Task requirements: Report, word for word, every line of the material that contains "hoặc".
(Beginning of Dataset records)
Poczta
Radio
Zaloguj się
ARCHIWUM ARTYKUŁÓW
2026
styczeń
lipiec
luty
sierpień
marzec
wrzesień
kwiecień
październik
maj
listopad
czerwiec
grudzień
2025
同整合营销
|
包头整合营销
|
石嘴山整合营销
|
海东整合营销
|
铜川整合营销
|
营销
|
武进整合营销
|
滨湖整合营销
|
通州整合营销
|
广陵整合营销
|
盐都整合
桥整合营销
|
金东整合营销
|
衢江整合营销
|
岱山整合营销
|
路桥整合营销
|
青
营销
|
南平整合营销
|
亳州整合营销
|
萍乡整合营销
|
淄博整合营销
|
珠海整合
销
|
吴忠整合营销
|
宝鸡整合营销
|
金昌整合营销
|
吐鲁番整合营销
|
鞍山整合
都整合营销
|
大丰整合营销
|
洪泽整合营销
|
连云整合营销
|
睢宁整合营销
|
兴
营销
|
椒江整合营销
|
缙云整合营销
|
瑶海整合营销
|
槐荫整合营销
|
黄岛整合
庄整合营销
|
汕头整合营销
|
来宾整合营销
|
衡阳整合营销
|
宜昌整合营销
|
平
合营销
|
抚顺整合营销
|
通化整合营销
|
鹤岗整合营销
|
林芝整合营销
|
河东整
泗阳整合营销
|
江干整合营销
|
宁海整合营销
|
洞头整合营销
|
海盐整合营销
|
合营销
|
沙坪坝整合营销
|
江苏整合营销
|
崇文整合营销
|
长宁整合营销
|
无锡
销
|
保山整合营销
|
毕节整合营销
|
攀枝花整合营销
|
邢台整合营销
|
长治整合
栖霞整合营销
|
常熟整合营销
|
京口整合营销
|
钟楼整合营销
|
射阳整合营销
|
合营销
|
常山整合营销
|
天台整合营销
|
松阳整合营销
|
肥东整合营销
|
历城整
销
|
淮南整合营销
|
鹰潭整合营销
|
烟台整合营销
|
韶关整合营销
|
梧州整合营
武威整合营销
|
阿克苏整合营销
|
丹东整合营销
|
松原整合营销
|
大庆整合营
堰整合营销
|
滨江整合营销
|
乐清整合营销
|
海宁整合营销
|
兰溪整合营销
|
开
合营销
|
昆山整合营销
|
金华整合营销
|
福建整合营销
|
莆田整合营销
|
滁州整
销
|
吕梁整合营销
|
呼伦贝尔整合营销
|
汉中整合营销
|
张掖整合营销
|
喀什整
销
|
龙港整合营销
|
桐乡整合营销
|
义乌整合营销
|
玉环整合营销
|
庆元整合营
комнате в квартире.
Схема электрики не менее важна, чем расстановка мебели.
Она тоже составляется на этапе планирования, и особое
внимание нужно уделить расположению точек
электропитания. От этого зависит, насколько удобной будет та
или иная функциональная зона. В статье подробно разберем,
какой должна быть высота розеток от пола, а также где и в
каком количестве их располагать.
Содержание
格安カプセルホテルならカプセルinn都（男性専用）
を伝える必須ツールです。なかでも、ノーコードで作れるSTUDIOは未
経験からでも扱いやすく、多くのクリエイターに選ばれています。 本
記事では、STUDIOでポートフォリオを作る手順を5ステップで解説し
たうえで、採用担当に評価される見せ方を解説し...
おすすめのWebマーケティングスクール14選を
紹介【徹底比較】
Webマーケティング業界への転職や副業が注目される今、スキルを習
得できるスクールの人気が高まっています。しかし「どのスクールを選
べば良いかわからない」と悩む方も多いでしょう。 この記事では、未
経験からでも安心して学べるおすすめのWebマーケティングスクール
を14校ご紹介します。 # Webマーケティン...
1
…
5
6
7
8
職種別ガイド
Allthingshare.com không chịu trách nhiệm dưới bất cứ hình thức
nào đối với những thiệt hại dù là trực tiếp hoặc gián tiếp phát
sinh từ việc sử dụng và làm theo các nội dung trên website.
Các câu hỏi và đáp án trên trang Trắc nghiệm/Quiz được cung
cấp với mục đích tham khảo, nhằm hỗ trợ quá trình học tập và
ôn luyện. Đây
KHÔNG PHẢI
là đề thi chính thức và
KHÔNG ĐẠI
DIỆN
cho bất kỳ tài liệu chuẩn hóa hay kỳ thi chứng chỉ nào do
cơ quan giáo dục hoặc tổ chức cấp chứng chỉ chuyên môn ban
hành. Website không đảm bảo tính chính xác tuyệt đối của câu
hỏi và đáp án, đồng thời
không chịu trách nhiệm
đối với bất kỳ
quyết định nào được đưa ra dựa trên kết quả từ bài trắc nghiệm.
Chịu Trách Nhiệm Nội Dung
(End of Dataset records)
Output for this task:
nào đối với những thiệt hại dù là trực tiếp hoặc gián tiếp phát
cơ quan giáo dục hoặc tổ chức cấp chứng chỉ chuyên môn ban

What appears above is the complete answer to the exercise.